The picture is a little more complicated. The decay of the weak interaction has to do with whether or not propagators are massive, not with abelianness. The decay of strong force has to do with confinement.

Spontaneous symmetry breaking

The group for electroweak theory is $SU(2) \times U(1)$. There are four gauge bosons here. At high enough energies they are all massless (and therefore provide long-range interactions) and transform among each other. But in nature we can observe weak interactions (which means they have massive propagators that decay quickly). This is because the above group is spontaneously broken at low enough energies by Higgs mechanism.
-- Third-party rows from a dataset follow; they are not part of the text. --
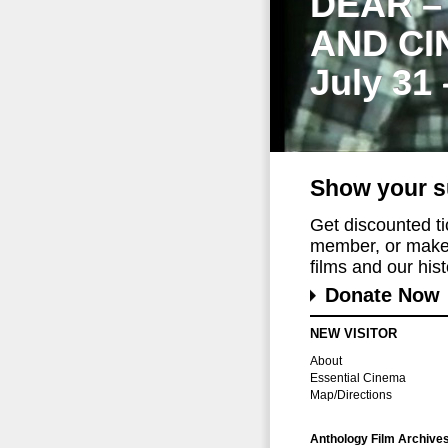
DEAR –
AND CI
July 31
Show your s
Get discounted t
member, or make 
films and our histo
Donate Now
NEW VISITOR
About
Essential Cinema
Map/Directions
Anthology Film Archive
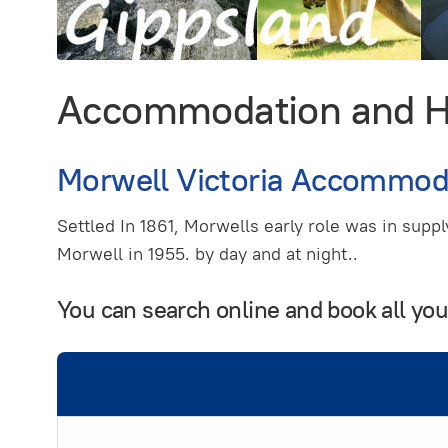
Accommodation and Hol
Morwell Victoria Accommod
Settled In 1861, Morwells early role was in supp
Morwell in 1955. by day and at night..
You can search online and book all yo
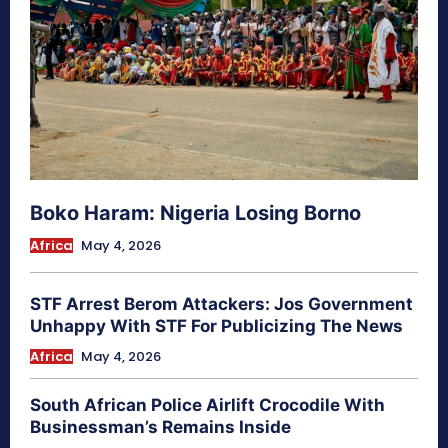
Boko Haram: Nigeria Losing Borno
Africa
May 4, 2026
STF Arrest Berom Attackers: Jos Government
Unhappy With STF For Publicizing The News
Africa
May 4, 2026
South African Police Airlift Crocodile With
Businessman’s Remains Inside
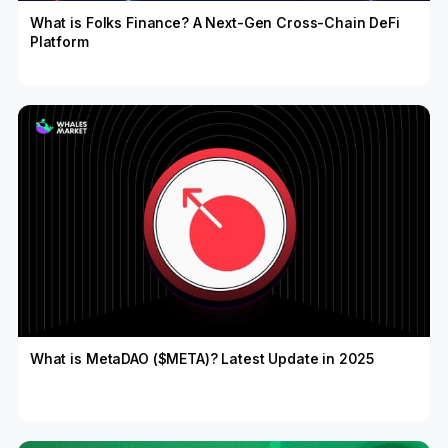
What is Folks Finance? A Next-Gen Cross-Chain DeFi
Platform
What is MetaDAO ($META)? Latest Update in 2025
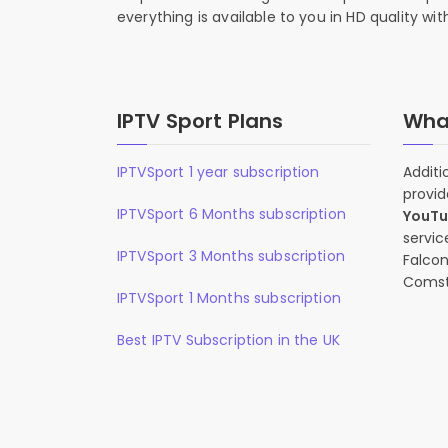
everything is available to you in HD quality wi
IPTV Sport Plans
What
IPTVSport 1 year subscription
Additi
provid
IPTVSport 6 Months subscription
YouT
servic
IPTVSport 3 Months subscription
Falcon
Comst
IPTVSport 1 Months subscription
Best IPTV Subscription in the UK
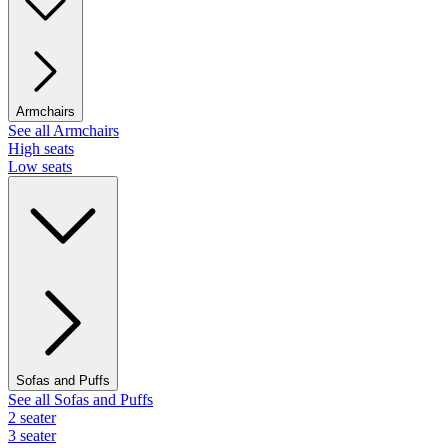
Armchairs
See all Armchairs
High seats
Low seats
Sofas and Puffs
See all Sofas and Puffs
2 seater
3 seater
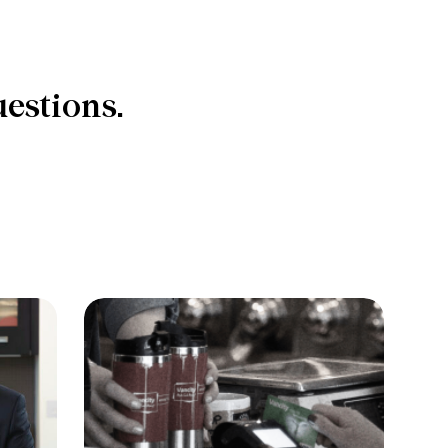
estions.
In the most simple picture, there are four scalar Higgs fields. Three of them couple to the (originally massless) gauge bosons and you obtain massive $W^-, W^+, Z$. These form $SU(2)$. But note that this is a different $SU(2)$ than the original one (i.e. it also contains part of the fourth gauge boson from the original $U(1)$. One of the Higgs fields remains (this is the one people look for at LHC). You also obtain photon, which is massless.

(Note that this model is not a consequence of some particular theory. It was built with all the observations in mind and this is the most natural way to do it).

Now, the weak bosons are very heavy and decay quickly. They are only present in the actual interactions as virtual particles.


The other part of the standard model is $SU(3)$. Gluons are massless particles and so they propagate at the speed of light. The difference with respect to $U(1)$ case is that the field theory is not free (except at high energies where the theory possesses an asymptotic freedom) and so the model has complicated dynamics also if no charges are present. But here renormalization comes into play. It tells you that as the relevant energy you are dealing with gets too low, the strong coupling diverges. So you can't separate quarks. If you try, you'll just create jets of hadrons.

Nuclear interactions

So when you are talking about decay of strong force field, you must in fact be talking about the nuclear force between nucleons (protons and neutrons). This is an effective interaction which mediated by pion $\pi$. Pions are massive and described by Yukawa potential which indeed decays exponentially.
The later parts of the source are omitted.